What you have to do:
The listing below should be printed in full and exactly, apart from its images.

Records supplied:
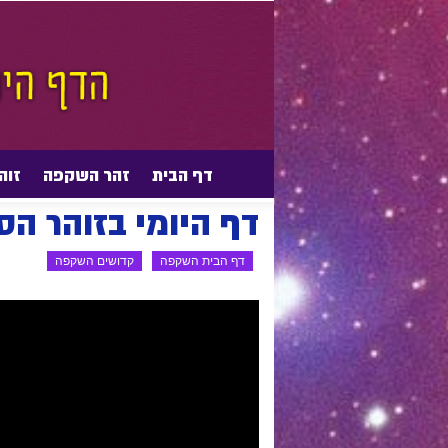
דף הבית
זהר השקפה
זוה
דף הבית
דף הבית השקפה
קדושים השקפה
דף היומי בזוהר ה
דף הבית השקפה
קדושים השקפה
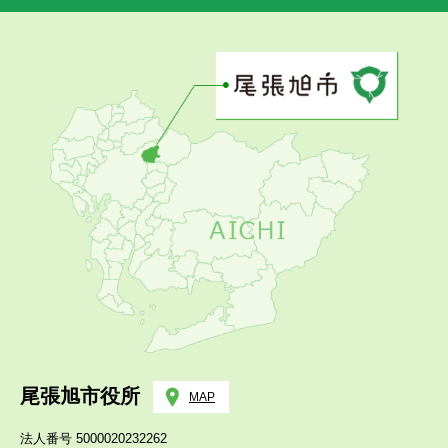
尾張旭市役所
MAP
法人番号 5000020232262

Exercise response:
דף הבית
זהר השקפה
זוה
דף הבית
דף הבית השקפה
קדושים השקפה
דף היומי בזוהר ה
דף הבית השקפה
קדושים השקפה
尾張旭市役所
MAP
法人番号 5000020232262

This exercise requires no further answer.